The line containing "telesaileko euskara ar" and each line after it, through the final line of the data, are to be retyped exactly, with pictures left out.

Recorded information below:

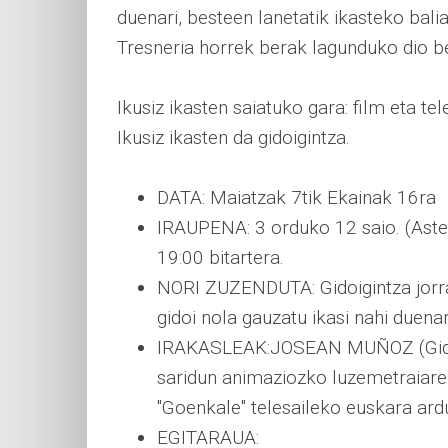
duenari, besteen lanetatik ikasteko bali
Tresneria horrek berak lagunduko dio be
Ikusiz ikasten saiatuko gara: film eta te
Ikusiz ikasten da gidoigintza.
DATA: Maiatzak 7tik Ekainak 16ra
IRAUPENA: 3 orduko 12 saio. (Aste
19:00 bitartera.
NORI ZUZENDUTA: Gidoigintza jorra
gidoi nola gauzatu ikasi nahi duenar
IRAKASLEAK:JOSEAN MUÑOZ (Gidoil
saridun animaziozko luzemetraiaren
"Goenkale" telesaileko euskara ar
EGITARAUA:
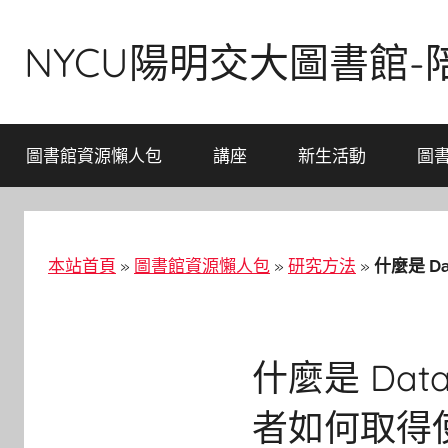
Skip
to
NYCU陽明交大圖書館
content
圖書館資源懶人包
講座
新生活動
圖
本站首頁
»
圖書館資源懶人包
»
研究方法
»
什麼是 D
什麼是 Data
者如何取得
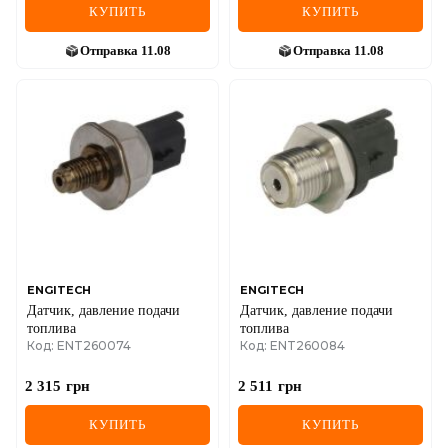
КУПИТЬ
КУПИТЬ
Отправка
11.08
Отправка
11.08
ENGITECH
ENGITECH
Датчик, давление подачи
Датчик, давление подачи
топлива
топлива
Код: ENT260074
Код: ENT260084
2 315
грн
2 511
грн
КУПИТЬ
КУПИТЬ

End of Recorded information.

Output of the task ::
"Goenkale" telesaileko euskara ar
EGITARAUA:
Skip
to
NYCU陽明交大圖書館
content
圖書館資源懶人包
講座
新生活動
圖
本站首頁
»
圖書館資源懶人包
»
研究方法
»
什麼是 D
什麼是 Data
者如何取得
КУПИТЬ
КУПИТЬ
Отправка
11.08
Отправка
11.08
ENGITECH
ENGITECH
Датчик, давление подачи
Датчик, давление подачи
топлива
топлива
Код: ENT260074
Код: ENT260084
2 315
грн
2 511
грн
КУПИТЬ
КУПИТЬ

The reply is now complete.